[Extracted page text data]

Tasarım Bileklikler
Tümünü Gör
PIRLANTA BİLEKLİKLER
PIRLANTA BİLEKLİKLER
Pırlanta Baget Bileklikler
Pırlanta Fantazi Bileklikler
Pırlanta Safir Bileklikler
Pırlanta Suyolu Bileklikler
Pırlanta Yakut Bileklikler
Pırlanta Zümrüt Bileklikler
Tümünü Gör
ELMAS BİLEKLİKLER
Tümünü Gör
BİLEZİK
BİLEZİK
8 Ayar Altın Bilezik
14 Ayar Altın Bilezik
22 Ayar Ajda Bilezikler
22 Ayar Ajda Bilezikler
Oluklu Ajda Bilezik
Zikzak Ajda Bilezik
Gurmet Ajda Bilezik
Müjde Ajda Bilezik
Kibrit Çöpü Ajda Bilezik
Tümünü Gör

...

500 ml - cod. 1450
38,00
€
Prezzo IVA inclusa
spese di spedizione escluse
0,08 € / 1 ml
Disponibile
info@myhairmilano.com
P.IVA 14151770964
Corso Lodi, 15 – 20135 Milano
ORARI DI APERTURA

* * *

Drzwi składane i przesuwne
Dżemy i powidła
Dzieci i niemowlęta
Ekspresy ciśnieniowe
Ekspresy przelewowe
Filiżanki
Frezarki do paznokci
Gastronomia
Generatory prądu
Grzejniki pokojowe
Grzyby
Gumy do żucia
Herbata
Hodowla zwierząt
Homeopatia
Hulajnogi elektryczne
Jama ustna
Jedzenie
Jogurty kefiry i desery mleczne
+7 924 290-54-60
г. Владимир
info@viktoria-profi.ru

WHAT YOU NEED TO DO: In the entries above, find the line holding "Frezarki do paznokci" and the line holding "info@viktoria-profi.ru"; print both of them and every line between, exactly, and nothing else.

OUTPUT FOR THIS TASK:
Frezarki do paznokci
Gastronomia
Generatory prądu
Grzejniki pokojowe
Grzyby
Gumy do żucia
Herbata
Hodowla zwierząt
Homeopatia
Hulajnogi elektryczne
Jama ustna
Jedzenie
Jogurty kefiry i desery mleczne
+7 924 290-54-60
г. Владимир
info@viktoria-profi.ru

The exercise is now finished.